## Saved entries
============
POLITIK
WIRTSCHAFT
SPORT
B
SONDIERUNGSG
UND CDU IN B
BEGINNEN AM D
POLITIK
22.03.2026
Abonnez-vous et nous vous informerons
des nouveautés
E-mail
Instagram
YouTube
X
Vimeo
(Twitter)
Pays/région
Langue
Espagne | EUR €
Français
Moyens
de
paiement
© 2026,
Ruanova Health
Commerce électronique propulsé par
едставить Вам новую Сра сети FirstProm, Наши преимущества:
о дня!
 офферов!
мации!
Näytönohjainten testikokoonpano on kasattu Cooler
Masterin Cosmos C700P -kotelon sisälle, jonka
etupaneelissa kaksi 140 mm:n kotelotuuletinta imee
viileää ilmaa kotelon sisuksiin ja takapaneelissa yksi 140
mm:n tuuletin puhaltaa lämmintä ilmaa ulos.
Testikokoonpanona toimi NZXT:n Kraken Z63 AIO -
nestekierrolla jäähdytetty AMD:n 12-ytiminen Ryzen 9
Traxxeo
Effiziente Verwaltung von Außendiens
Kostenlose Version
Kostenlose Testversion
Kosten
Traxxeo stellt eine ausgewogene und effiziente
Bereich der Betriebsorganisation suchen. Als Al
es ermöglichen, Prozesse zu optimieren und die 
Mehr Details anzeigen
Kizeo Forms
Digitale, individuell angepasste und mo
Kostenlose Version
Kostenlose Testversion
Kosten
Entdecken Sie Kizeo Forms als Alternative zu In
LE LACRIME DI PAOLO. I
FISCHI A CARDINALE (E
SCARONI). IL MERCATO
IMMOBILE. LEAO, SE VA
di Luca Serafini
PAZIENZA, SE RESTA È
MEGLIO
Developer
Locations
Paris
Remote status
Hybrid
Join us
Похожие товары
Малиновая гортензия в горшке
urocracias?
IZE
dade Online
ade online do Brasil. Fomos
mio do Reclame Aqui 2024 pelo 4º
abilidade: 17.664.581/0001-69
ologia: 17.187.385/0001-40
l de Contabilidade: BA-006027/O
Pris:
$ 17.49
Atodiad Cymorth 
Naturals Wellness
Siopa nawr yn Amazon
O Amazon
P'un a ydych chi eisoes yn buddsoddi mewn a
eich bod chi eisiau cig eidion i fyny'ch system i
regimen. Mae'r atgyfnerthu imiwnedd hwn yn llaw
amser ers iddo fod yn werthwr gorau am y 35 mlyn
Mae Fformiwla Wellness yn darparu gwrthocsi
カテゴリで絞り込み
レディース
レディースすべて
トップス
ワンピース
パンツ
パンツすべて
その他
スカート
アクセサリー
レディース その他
============
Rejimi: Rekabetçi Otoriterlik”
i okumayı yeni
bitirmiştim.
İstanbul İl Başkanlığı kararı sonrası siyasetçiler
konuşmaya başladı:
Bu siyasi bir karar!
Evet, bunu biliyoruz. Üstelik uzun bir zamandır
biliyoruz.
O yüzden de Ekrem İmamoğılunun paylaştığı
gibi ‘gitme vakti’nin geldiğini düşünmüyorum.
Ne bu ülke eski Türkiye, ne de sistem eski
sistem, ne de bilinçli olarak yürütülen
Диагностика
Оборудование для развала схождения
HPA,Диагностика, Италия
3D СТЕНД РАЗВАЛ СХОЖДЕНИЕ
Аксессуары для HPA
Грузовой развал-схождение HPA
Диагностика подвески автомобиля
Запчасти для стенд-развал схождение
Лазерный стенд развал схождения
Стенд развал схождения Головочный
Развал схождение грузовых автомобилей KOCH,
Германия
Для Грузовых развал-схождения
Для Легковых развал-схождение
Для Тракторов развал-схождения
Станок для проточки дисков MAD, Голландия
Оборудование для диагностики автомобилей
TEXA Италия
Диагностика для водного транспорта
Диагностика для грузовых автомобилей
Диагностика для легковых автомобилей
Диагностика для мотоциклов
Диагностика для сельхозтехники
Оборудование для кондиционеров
============
## What you will do
Write out each line above that contains the word "Диагностика".

## The completed task
Диагностика
HPA,Диагностика, Италия
Диагностика подвески автомобиля
Диагностика для водного транспорта
Диагностика для грузовых автомобилей
Диагностика для легковых автомобилей
Диагностика для мотоциклов
Диагностика для сельхозтехники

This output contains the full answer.